Keith Ferris biography
Keith Ferris was born into the U. S. Army Air Corps, the son of a career Air Force pilot who served his country from 1925 through 1955. The artist grew up on the grass flying fields of the 1930s and matured on those of the 1940s in the midst of the massive effort that fielded the huge air forces that were to bring down the Axis Powers of World War Two. It never occurred to Keith that he would never serve as a pilot in the Air Force. While an aeronautical engineering student at Texas A&M, he moved to enter the Air Force as a flying cadet. He found that an allergy to some of the required inoculations had effectively ended that dream. He changed his career goals and, putting to work his life long experience drawing aircraft, he immediately joined the Air Force's Training Publications Unit at Randolph AFB as a civilian apprentice artist.

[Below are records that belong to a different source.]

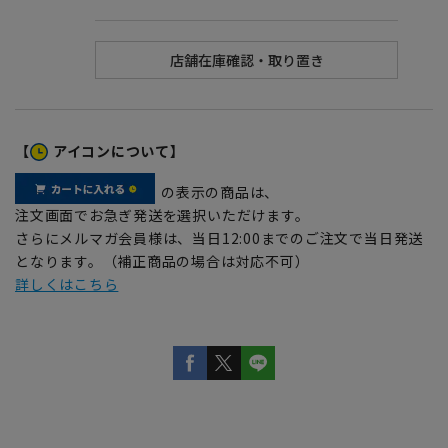
【
アイコンについて】
の表示の商品は、
注文画面でお急ぎ発送を選択いただけます。
さらにメルマガ会員様は、当日12:00までのご注文で当日発送
となります。（補正商品の場合は対応不可）
詳しくはこちら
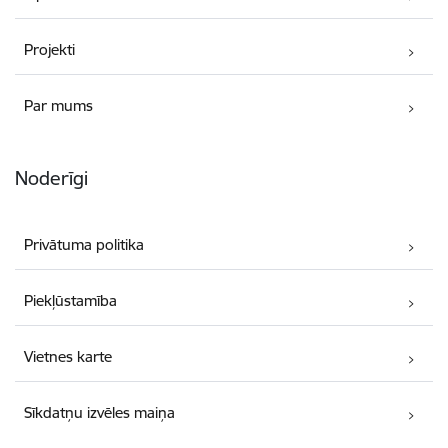
Projekti
Par mums
Noderīgi
Privātuma politika
Piekļūstamība
Vietnes karte
Sīkdatņu izvēles maiņa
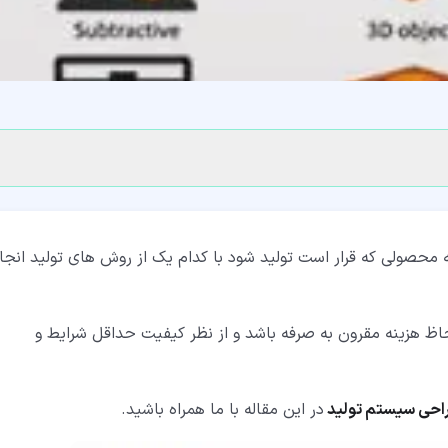
حصولی که قرار است تولید شود با کدام یک از روش های تولید انجا
اظ هزینه مقرون به صرفه باشد و از نظر کیفیت حداقل شرایط و
احی سیستم تولید
در این مقاله با ما همراه باشید.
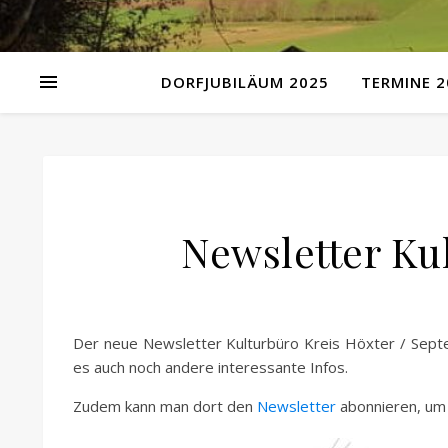
DORFJUBILÄUM 2025
TERMINE 2
Newsletter Ku
Der neue Newsletter Kulturbüro Kreis Höxter / Sept
es auch noch andere interessante Infos.
Zudem kann man dort den
Newsletter
abonnieren, um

Keith had chosen art as his way to stay close to the Air Force and his beloved flying machines. The dawn of his art career coincided with the 1947 establishment of the United States Air Force as a separate service. He left Civil Service to serve with Cassell Watkins Paul, a civilian art studio in St. Louis under contract with Air Force Publications. When the Air Force ceased its outside publications contracts, Keith moved to the New York market as a freelance artist to serve the advertising, public relations and historical documentation needs of airframe, engine and avionics manufacturers and their advertising agencies, aviation trade publications, the military and aviation museums. He continues to serve this clientele.

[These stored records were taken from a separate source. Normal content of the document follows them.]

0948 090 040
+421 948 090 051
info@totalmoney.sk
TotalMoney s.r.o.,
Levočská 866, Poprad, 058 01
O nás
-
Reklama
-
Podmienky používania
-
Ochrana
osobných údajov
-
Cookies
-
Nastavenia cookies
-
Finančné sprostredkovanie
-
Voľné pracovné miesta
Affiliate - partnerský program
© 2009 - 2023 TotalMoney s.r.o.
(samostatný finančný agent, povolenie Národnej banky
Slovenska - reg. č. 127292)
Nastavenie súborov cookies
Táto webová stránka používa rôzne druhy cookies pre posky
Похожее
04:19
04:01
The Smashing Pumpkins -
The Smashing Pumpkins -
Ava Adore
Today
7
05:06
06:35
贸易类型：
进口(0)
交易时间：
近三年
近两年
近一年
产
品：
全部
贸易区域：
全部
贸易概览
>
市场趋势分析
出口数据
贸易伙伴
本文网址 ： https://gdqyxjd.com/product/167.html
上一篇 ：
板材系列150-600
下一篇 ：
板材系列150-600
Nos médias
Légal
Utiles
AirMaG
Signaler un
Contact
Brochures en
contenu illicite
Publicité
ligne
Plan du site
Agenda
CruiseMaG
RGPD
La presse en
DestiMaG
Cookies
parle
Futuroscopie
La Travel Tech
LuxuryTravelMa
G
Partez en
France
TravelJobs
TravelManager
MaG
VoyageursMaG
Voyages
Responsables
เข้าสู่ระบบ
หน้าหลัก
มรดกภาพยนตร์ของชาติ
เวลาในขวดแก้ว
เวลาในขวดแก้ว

Becoming a member of the Society of Illustrators in New York in 1960, Keith was introduced to its Air Force Art Program. He has served on SI's Air Force Art Committee for most of the years since. He served on SI's Board of Directors as Government Services Committee Chairman for over 15 years, as SI's Executive Vice President for two years, and continues as Honorary Government Services Chairman.
A 47 year veteran of the Air Force Art Program, Keith has flown in and participated in the missions of almost every jet aircraft type in the Air Force, and done so not only in the United States, but in Europe, the Atlantic, Pacific, Middle East, Southwest Asia, the Far East, Southeast Asia, the Southwest Pacific and Antarctica.
In addition to his administrative duties with the program, he has donated an annual minimum of six weeks of his time to the Air Force plus his 60 major paintings in the Air Force Art Collection.
His 25 foot high, by 75 foot wide B-17 mural and 20 foot high, by 75 foot wide Jet Aviation mural in the National Air and Space Museum, as well as a large body of work in government collections and in civilian hands, attest to the wisdom of his decision to choose art as his way to stay near his airplanes.